» Data:
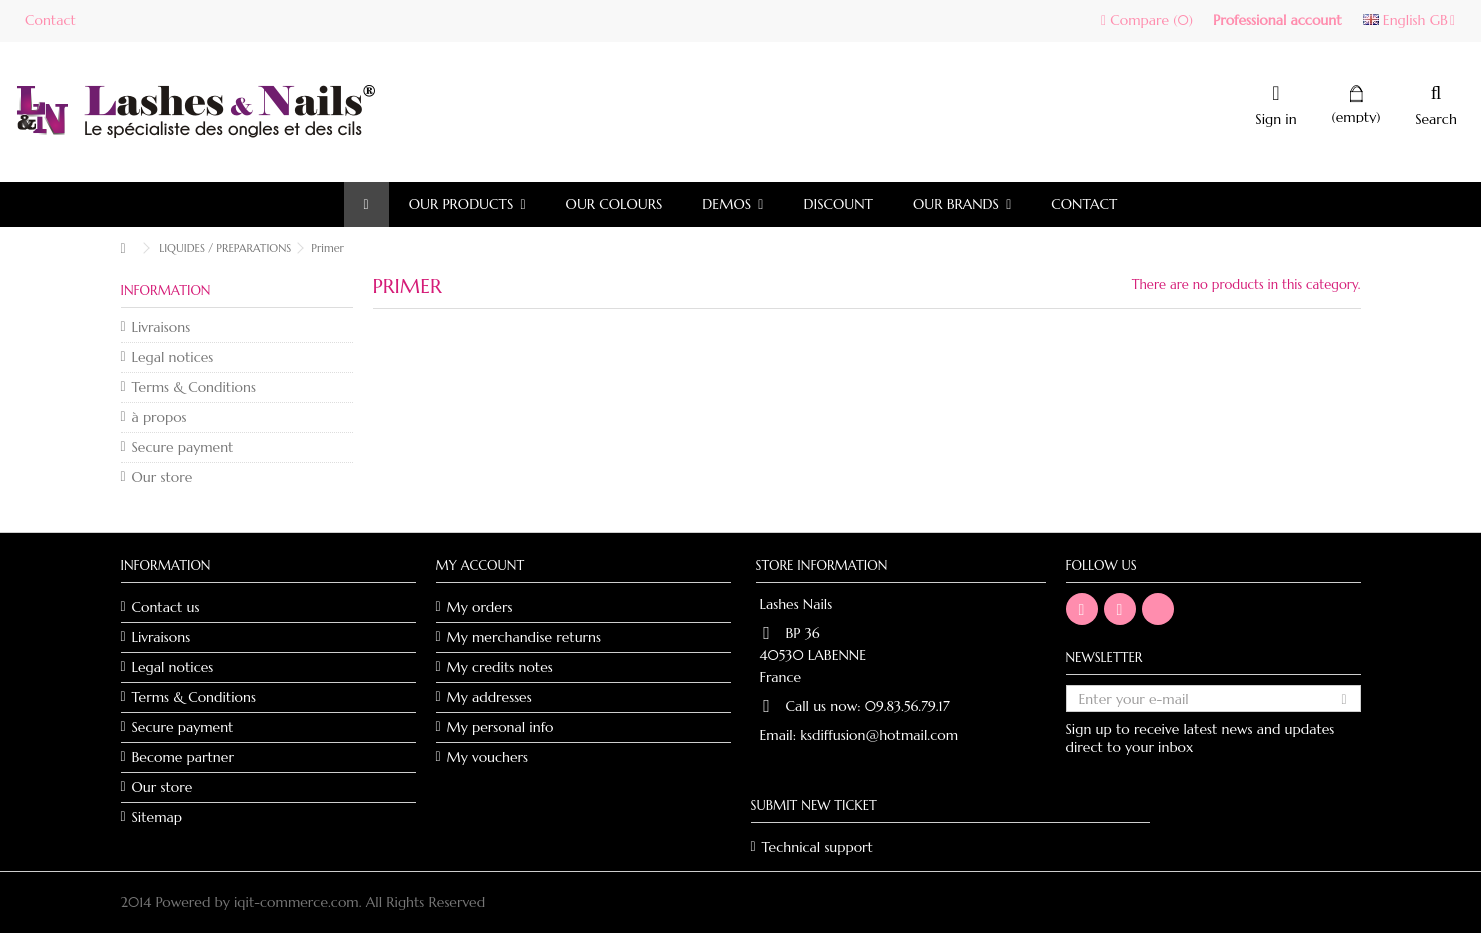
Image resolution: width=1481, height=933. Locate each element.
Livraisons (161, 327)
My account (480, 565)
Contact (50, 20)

* * *

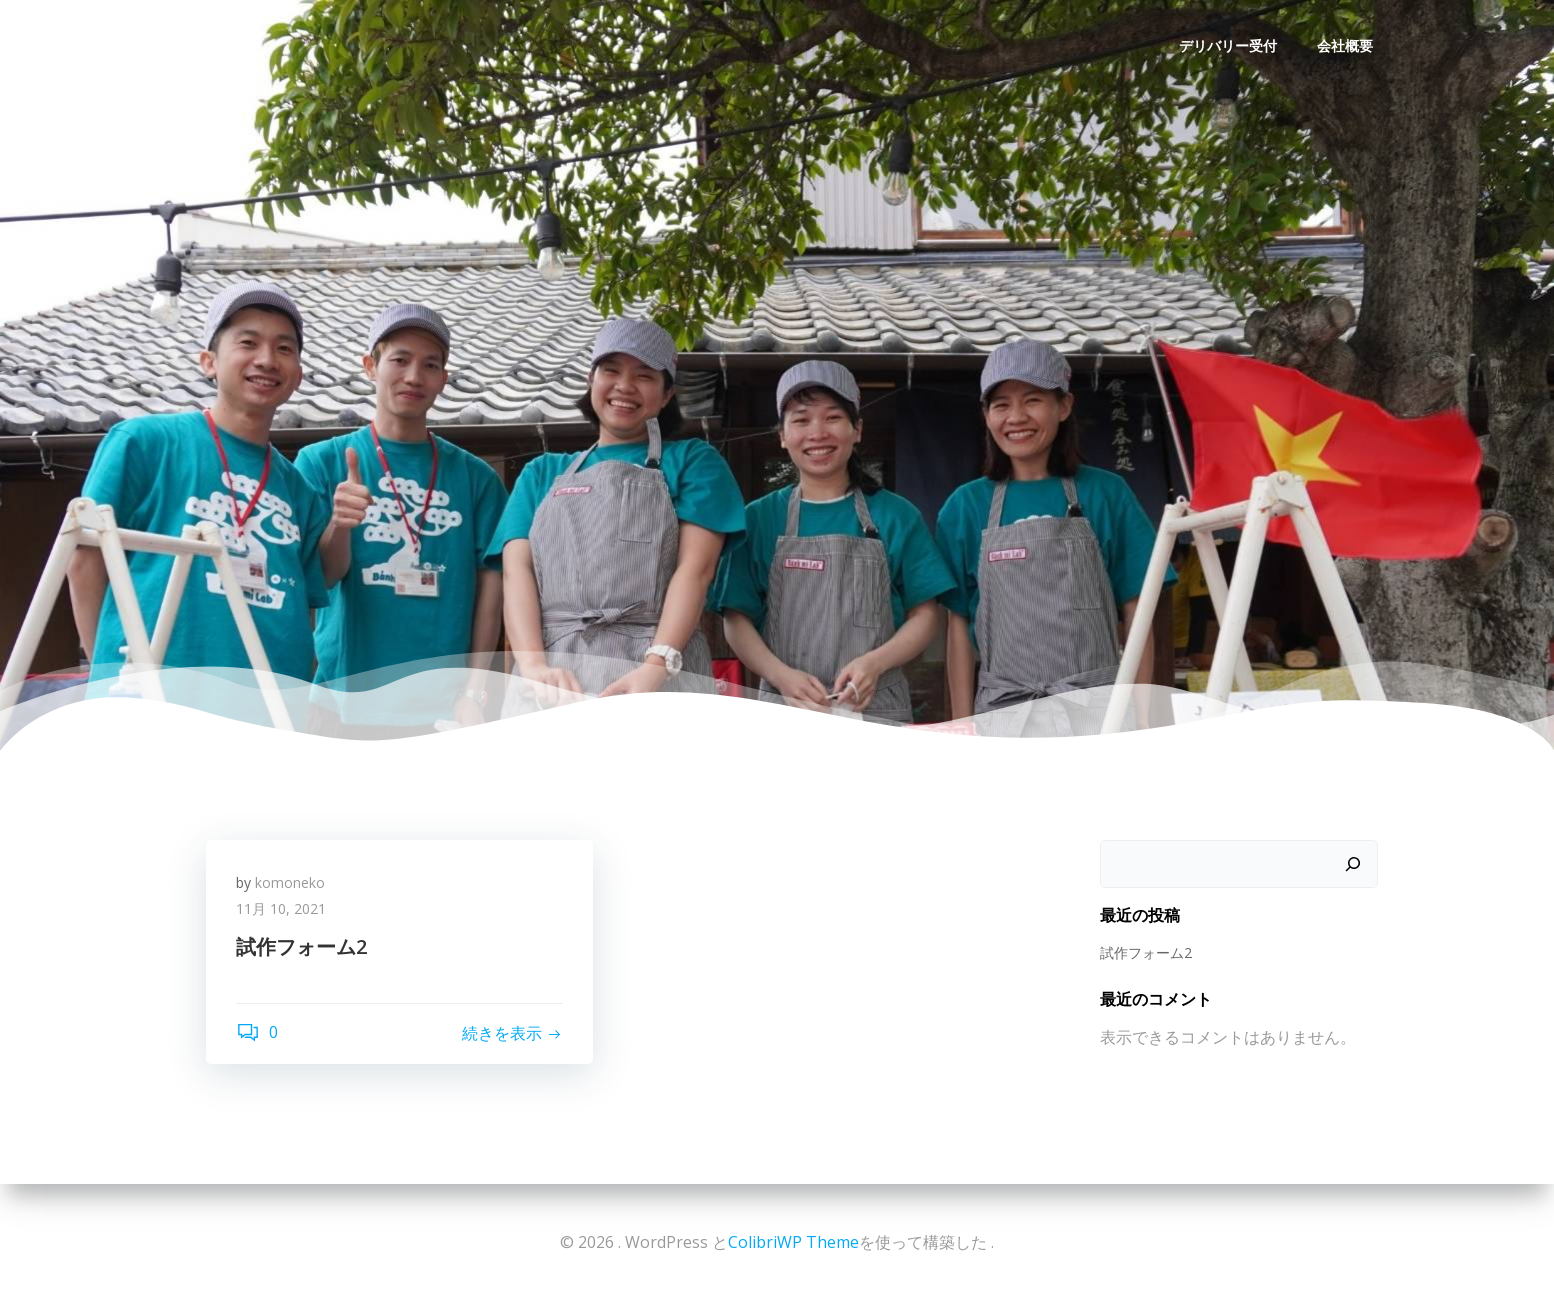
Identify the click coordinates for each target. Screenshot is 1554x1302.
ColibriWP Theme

» The problem:
Copy the records above exactly, beginning at the line that contains "Image resolution: width=1481, height=933." and stopping after the line that contains "Contact (50, 20)".

» Answer to the problem:
Image resolution: width=1481, height=933. Locate each element.
Livraisons (161, 327)
My account (480, 565)
Contact (50, 20)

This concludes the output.